ACK: [SRU][N][PATCH 0/3] Incorrect backport for CVE-2025-21861 causes kernel hangs

Tue Aug 12 07:57:23 UTC 2025

On 12.08.25 09:38, Matthew Ruffell wrote:
> BugLink: https://bugs.launchpad.net/bugs/2120330
> 
> [Impact]
> 
> The patch for CVE-2025-21861 was incorrectly backported to the noble 6.8
> kernel, leading to hangs when freeing device memory.
> 
> commit 41cddf83d8b00f29fd105e7a0777366edc69a5cf
> Author: David Hildenbrand <david at redhat.com>
> Date:   Mon Feb 10 17:13:17 2025 +0100
> Subject: mm/migrate_device: don't add folio to be freed to LRU in migrate_device_finalize()
> Link: https://git.kernel.org/pub/scm/linux/kernel/git/torvalds/linux.git/commit/?id=41cddf83d8b00f29fd105e7a0777366edc69a5cf
> ubuntu-noble: https://git.launchpad.net/~ubuntu-kernel/ubuntu/+source/linux/+git/noble/commit/?id=3858edb1146374f3240d1ec769ba857186531b17
> 
> An incorrect backport was performed, causing the old page to be placed
> back instead of the new page, e.g.:
> 
>                  src = page_folio(page);
>                  dst = page_folio(newpage);
> +               if (!is_zone_device_page(page))

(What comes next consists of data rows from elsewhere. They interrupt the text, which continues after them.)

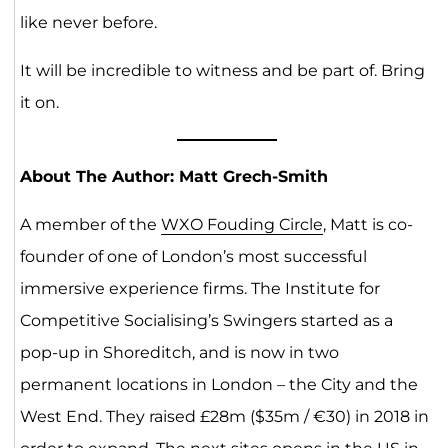
like never before.
It will be incredible to witness and be part of. Bring
it on.
About The Author: Matt Grech-Smith
A member of the
WXO Fouding Circle
, Matt is co-
founder of one of London’s most successful
immersive experience firms. The Institute for
Competitive Socialising’s Swingers started as a
pop-up in Shoreditch, and is now in two
permanent locations in London – the City and the
West End. They raised £28m ($35m / €30) in 2018 in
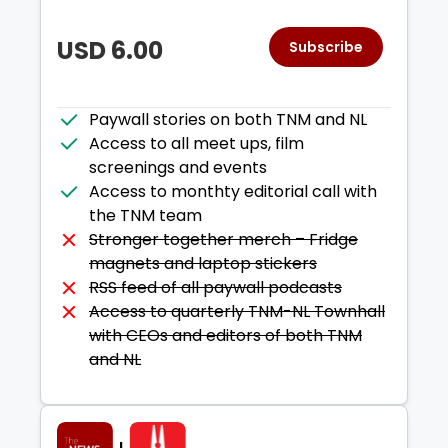
Plan period:
1
year
INR
15,999.00
every year
USD
6.00
Subscribe
Plan name:
game changer - ann
Plan period:
1
year
Paywall stories on both TNM and NL
USD
195.00
every year
Access to all meet ups, film
screenings and events
Plan name:
Monthly
Access to monthty editorial call with
Plan period:
1
month
the TNM team
INR
1,599.00
every month
Stronger together merch – Fridge
magnets and laptop stickers
RSS feed of all paywall podcasts
Plan name:
Monthly USD
Access to quarterly TNM-NL Townhall
Plan period:
1
month
with CEOs and editors of both TNM
USD
20.00
every month
and NL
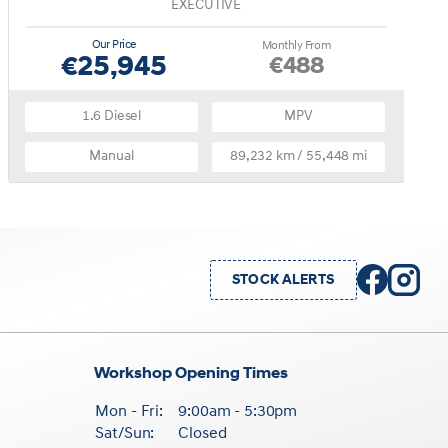
EXECUTIVE
Our Price
Monthly From
€25,945
€488
1.6 Diesel
MPV
Manual
89,232 km / 55,448 mi
STOCK ALERTS
Workshop Opening Times
Mon - Fri:
9:00am - 5:30pm
Sat/Sun:
Closed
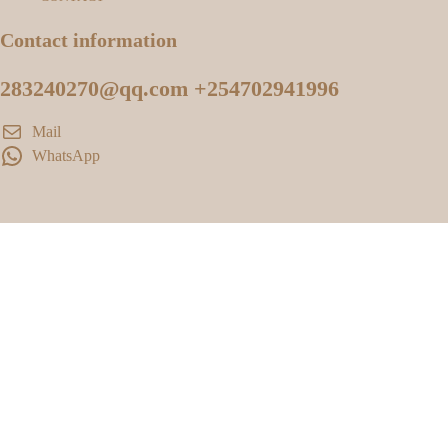
Contact information
283240270@qq.com +254702941996
Mail
WhatsApp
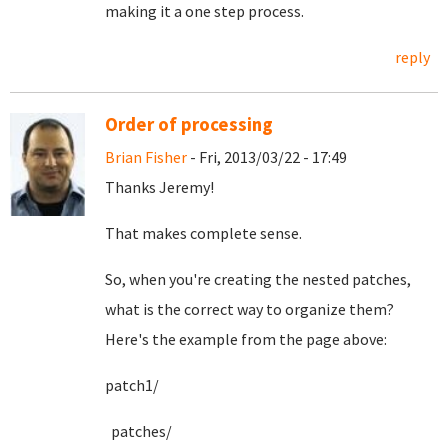
making it a one step process.
reply
Order of processing
Brian Fisher
- Fri, 2013/03/22 - 17:49
Thanks Jeremy!
That makes complete sense.
So, when you're creating the nested patches,
what is the correct way to organize them?
Here's the example from the page above:
patch1/
patches/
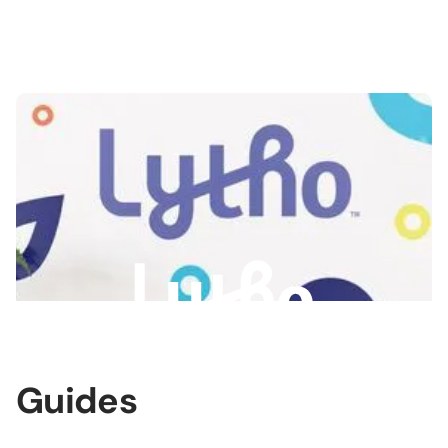
Slide 3 of 3.
Guides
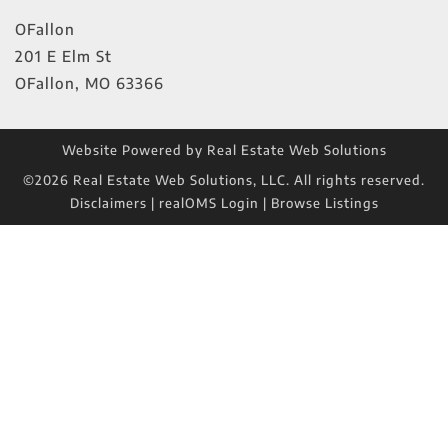
OFallon
201 E Elm St
OFallon
,
MO
63366
Website Powered by Real Estate Web Solutions
©2026 Real Estate Web Solutions, LLC. All rights reserved.
Disclaimers
|
realOMS Login
|
Browse Listings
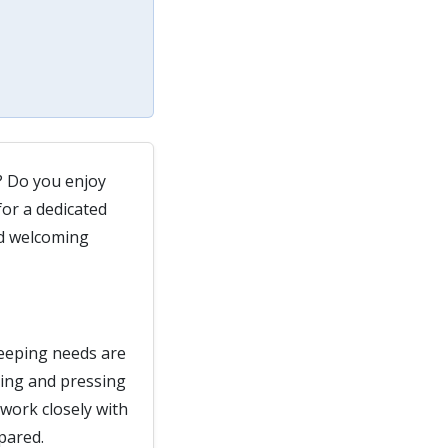
? Do you enjoy
or a dedicated
nd welcoming
keeping needs are
hing and pressing
work closely with
pared.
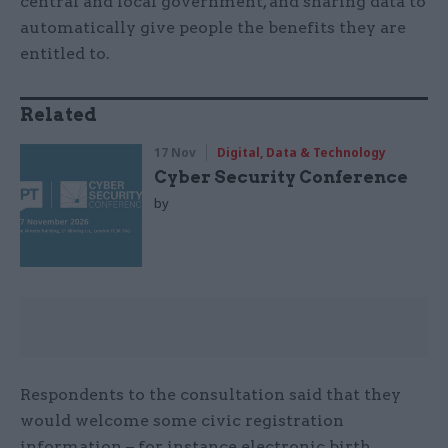
central and local government, and sharing data to
automatically give people the benefits they are
entitled to.
Related
17 Nov
Digital, Data & Technology
Cyber Security Conference
by
Respondents to the consultation said that they
would welcome some civic registration
information – for instance electronic birth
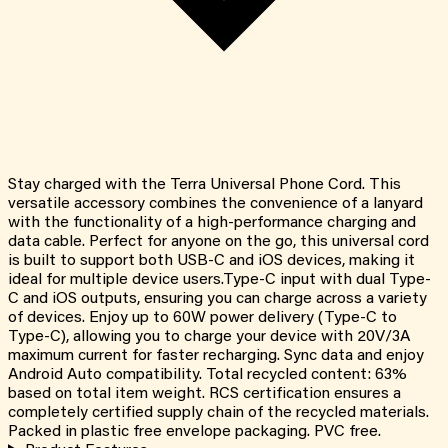
Stay charged with the Terra Universal Phone Cord. This
versatile accessory combines the convenience of a lanyard
with the functionality of a high-performance charging and
data cable. Perfect for anyone on the go, this universal cord
is built to support both USB-C and iOS devices, making it
ideal for multiple device users.Type-C input with dual Type-
C and iOS outputs, ensuring you can charge across a variety
of devices. Enjoy up to 60W power delivery (Type-C to
Type-C), allowing you to charge your device with 20V/3A
maximum current for faster recharging. Sync data and enjoy
Android Auto compatibility. Total recycled content: 63%
based on total item weight. RCS certification ensures a
completely certified supply chain of the recycled materials.
Packed in plastic free envelope packaging. PVC free.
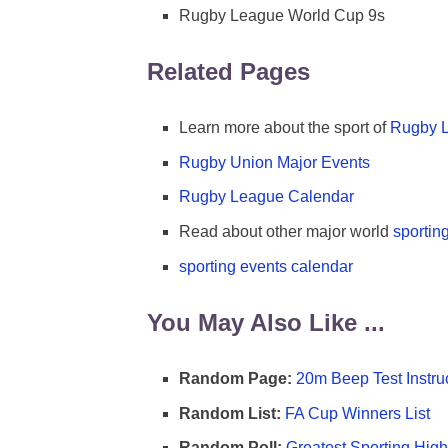
Rugby League World Cup 9s
Related Pages
Learn more about the sport of
Rugby 
Rugby Union Major Events
Rugby League Calendar
Read about other major world
sportin
sporting events calendar
You May Also Like ...
Random Page:
20m Beep Test Instru
Random List:
FA Cup Winners List
Random Poll:
Greatest Sporting High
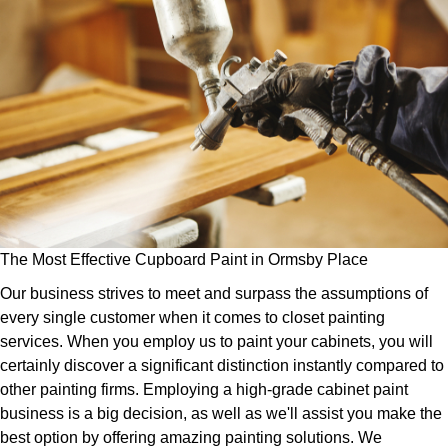
The Most Effective Cupboard Paint in Ormsby Place
Our business strives to meet and surpass the assumptions of
every single customer when it comes to closet painting
services. When you employ us to paint your cabinets, you will
certainly discover a significant distinction instantly compared to
other painting firms. Employing a high-grade cabinet paint
business is a big decision, as well as we'll assist you make the
best option by offering amazing painting solutions. We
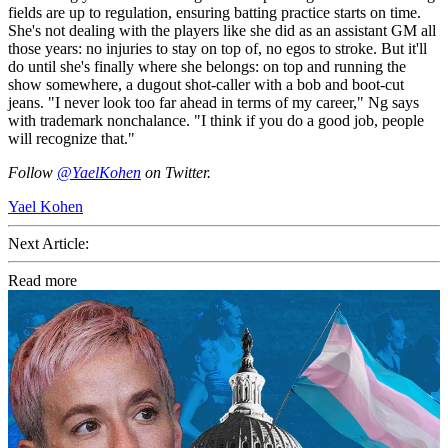
fields are up to regulation, ensuring batting practice starts on time.
She's not dealing with the players like she did as an assistant GM all
those years: no injuries to stay on top of, no egos to stroke. But it'll
do until she's finally where she belongs: on top and running the
show somewhere, a dugout shot-caller with a bob and boot-cut
jeans. "I never look too far ahead in terms of my career," Ng says
with trademark nonchalance. "I think if you do a good job, people
will recognize that."
Follow
@YaelKohen
on Twitter.
Yael Kohen
Next Article:
Read more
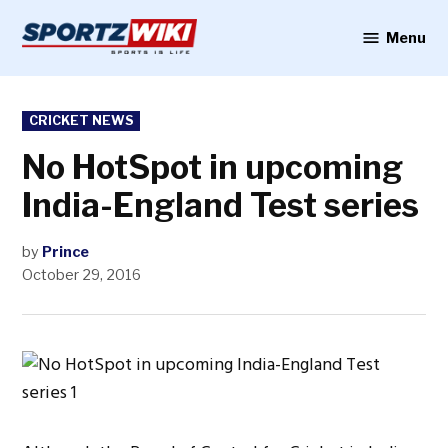
Skip
to
Menu
Sportzwiki
content
POSTED
CRICKET NEWS
IN
No HotSpot in upcoming
India-England Test series
by
Prince
October 29, 2016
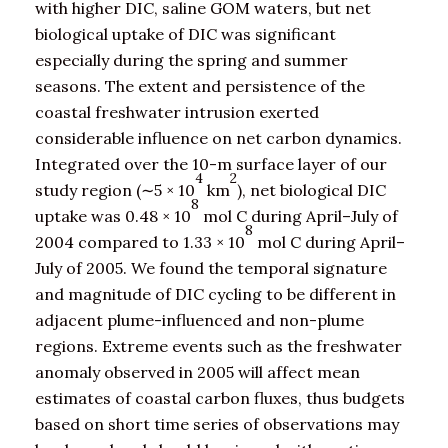
with higher DIC, saline GOM waters, but net
biological uptake of DIC was significant
especially during the spring and summer
seasons. The extent and persistence of the
coastal freshwater intrusion exerted
considerable influence on net carbon dynamics.
Integrated over the 10-m surface layer of our
4
2
study region (∼5 × 10
km
), net biological DIC
8
uptake was 0.48 × 10
mol C during April–July of
8
2004 compared to 1.33 × 10
mol C during April–
July of 2005. We found the temporal signature
and magnitude of DIC cycling to be different in
adjacent plume-influenced and non-plume
regions. Extreme events such as the freshwater
anomaly observed in 2005 will affect mean
estimates of coastal carbon fluxes, thus budgets
based on short time series of observations may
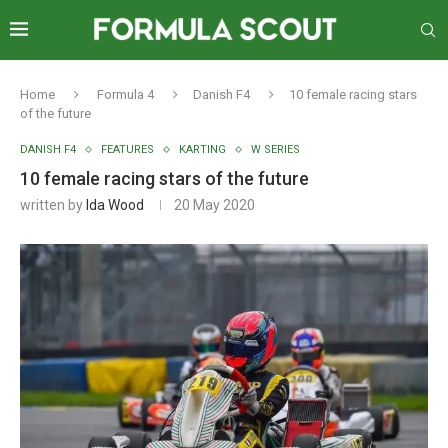
Home
Formula 4
Danish F4
10 female racing stars
of the future
DANISH F4
FEATURES
KARTING
W SERIES
10 female racing stars of the future
written by
Ida Wood
20 May 2020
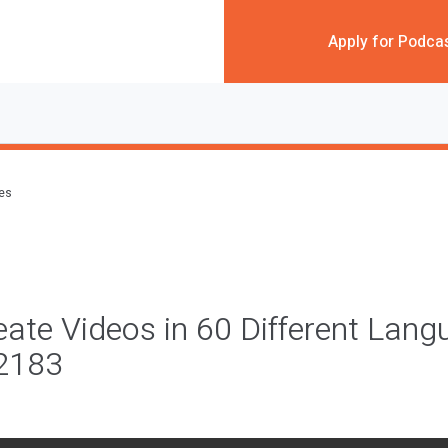
Apply for Podca
des
ate Videos in 60 Different Lan
#2183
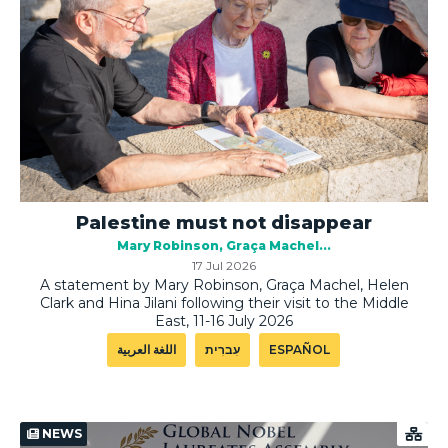
Palestine must not disappear
Mary Robinson
Graça Machel
17 Jul 2026
A statement by Mary Robinson, Graça Machel, Helen
Clark and Hina Jilani following their visit to the Middle
East, 11-16 July 2026
اللغة العربية
עִברִית
ESPAÑOL
NEWS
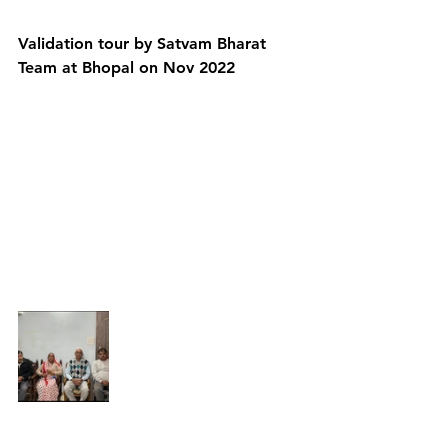
Validation tour by Satvam Bharat 
Team at Bhopal on Nov 2022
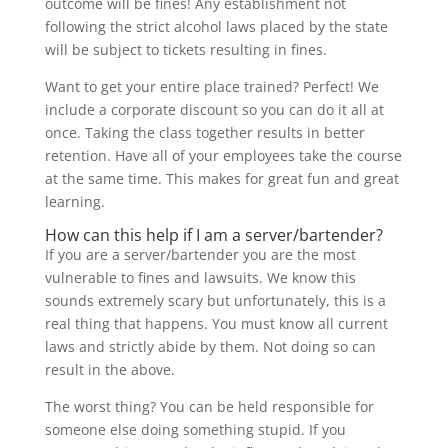
outcome will be fines! Any establishment not
following the strict alcohol laws placed by the state
will be subject to tickets resulting in fines.
Want to get your entire place trained? Perfect! We
include a corporate discount so you can do it all at
once. Taking the class together results in better
retention. Have all of your employees take the course
at the same time. This makes for great fun and great
learning.
How can this help if I am a server/bartender?
If you are a server/bartender you are the most
vulnerable to fines and lawsuits. We know this
sounds extremely scary but unfortunately, this is a
real thing that happens. You must know all current
laws and strictly abide by them. Not doing so can
result in the above.
The worst thing? You can be held responsible for
someone else doing something stupid. If you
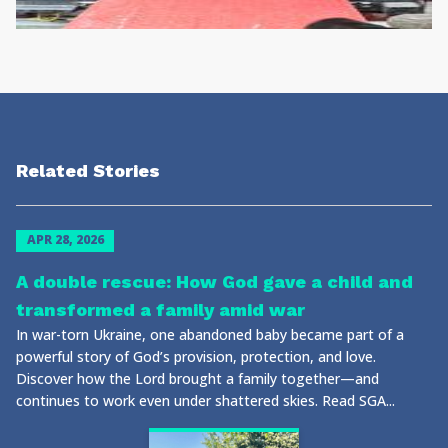
Related Stories
APR 28, 2026
A double rescue: How God gave a child and
transformed a family amid war
In war-torn Ukraine, one abandoned baby became part of a
powerful story of God’s provision, protection, and love.
Discover how the Lord brought a family together—and
continues to work even under shattered skies. Read SGA...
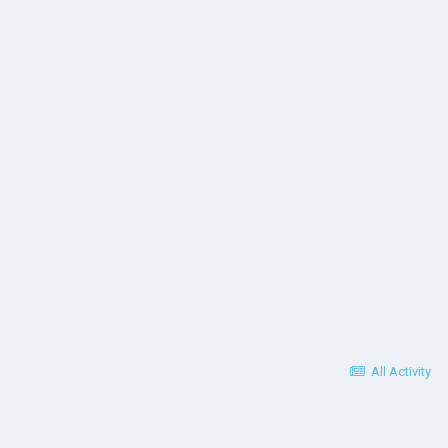
All Activity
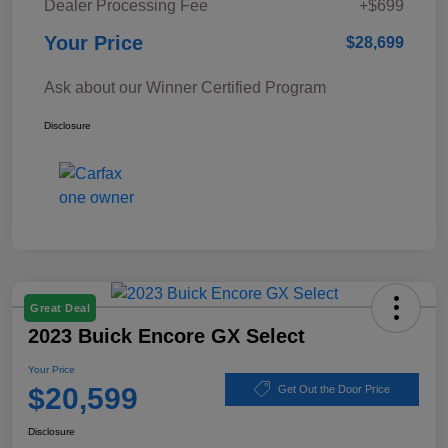
Dealer Processing Fee
+$699
Your Price
$28,699
Ask about our Winner Certified Program
Disclosure
Great Deal
2023 Buick Encore GX Select
Your Price
$20,599
Get Out the Door Price
Disclosure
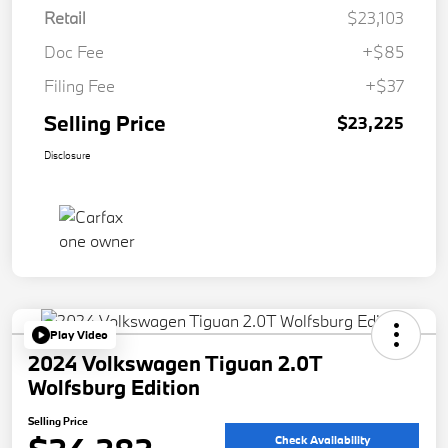
Retail
$23,103
Doc Fee
+$85
Filing Fee
+$37
Selling Price
$23,225
Disclosure
Play Video
2024 Volkswagen Tiguan 2.0T
Wolfsburg Edition
Selling Price
Check Availability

> +                       putback_lru_page(page);
> 
> when in 41cddf83d8b00f29fd105e7a0777366edc69a5cf we have:
> 
> +               if (!folio_is_zone_device(dst))
> +                       folio_add_lru(dst);
> 
> in which case, we should really have had the backport as:
> 
> +               if (!folio_is_zone_device(newpage))
> +                       folio_add_lru(newpage);
> 
> This keeps references alive to the old memory pages, preventing them from being
> released and freed.
> 
> Stack traces of stuck processes:
> 
> ID: 871438 TASK: ffff007d4d668200 CPU: 95 COMMAND: "nvbandwidth"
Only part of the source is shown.